If Martin had written Lord of the Rings, Gandalf would have died to a random Orc arrow, would never have come back, and the Ring wouldn’t have made it to Mount Doom at all. And you’d be left feeling like Gandalf dies for basically no reason--and you’d be right. The suspense in Lord of the Rings doesn’t come from wondering who will die (the only major named characters who die permanently are Boromir and Gollum; both similarly serve important thematic and plot functions when they do, but by Martin’s standard, Tolkien isn’t even trying), or wondering how things will turn out--does anyone ever doubt that the good guys will win?--it comes from seeing how they get there, from wanting to experience the emotional and narrative beats of the story, wanting to see the narrative logic being brought to its conclusion. It’s why it’s a good story even if you know the ending! And all of Tolkien’s work is like that: a well-constructed narrative that is perennially satisfying is far better than a one-off surprise that can never be repeated. That’s a mistake a lot of modern media is making right now, which the rise of undue emphasis on spoilers isn’t doing anything to reduce.

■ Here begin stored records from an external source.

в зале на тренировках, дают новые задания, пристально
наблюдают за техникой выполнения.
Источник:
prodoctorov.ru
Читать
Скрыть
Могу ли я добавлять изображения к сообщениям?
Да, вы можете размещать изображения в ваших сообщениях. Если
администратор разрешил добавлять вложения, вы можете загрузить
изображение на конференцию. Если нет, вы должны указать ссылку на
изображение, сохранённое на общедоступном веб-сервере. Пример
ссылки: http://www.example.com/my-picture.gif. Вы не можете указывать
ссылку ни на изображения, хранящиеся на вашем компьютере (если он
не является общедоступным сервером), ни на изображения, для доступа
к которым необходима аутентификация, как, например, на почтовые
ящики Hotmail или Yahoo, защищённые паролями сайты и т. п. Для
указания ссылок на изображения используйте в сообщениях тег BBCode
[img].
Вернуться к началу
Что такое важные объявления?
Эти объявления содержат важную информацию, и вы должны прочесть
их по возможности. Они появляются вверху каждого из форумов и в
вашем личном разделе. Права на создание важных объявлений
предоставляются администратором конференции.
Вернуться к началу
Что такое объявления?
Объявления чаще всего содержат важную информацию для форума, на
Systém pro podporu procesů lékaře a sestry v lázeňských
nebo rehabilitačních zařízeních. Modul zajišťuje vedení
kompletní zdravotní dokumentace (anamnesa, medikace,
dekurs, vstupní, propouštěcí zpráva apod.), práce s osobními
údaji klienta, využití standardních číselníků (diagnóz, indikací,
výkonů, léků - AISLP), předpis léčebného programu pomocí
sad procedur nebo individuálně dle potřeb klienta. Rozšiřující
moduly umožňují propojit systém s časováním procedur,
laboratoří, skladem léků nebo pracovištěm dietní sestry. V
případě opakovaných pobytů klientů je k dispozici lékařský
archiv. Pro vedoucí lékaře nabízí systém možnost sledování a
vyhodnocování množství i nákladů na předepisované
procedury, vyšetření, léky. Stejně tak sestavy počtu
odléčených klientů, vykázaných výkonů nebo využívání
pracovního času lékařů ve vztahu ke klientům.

More generally: there’s nothing wrong with high fantasy externalizing the conflict between good and evil. That is in fact one of its functions, as a kind of moral metaphor or moral proving ground in the same way that, say, science fiction often serves as moral and philosophical proving ground for ideas around technology or exploration or the alien. It’s not obligatory, but to cite that as an insufficiency of any work in the genre is to fail to understand the genre. Tolkien specifically provides some arch moral figures (Morgoth, Sauron, Manwe, Aragorn), but he also provides some much more mixed ones: Denethor, Saruman, Grima Wormtongue, Boromir, Gollum, etc. (also Thorin, Feanor and his sons, and in fact just like a huge chunk of the cast of the Silmarillion in general), and gives his characters plenty of opportunity to reflect that, even in a conflict with a literal evil spirit, there is room for ambiguity (cf. Sam’s meditation on the Haradrim in Ithilien). And the sum total of the effect in Tolkien’s work is that it actually feels like something is at stake. I don’t feel like that in Martin’s world. I feel like if the Night King were just to destroy all of Westeros that would make as much sense and be about as satisfying as any other outcome, because there’s nothing that feels especially worth preserving there.
In discarding everything about both the moral and narrative structure of high fantasy, Martin’s world leaves nothing for one to hang one’s hat on, nothing to use as a fixed point of reference when it comes to orienting yourself in it; he is writing a critique against many things, perhaps, but not an argument for anything. The result leaves me quite cold.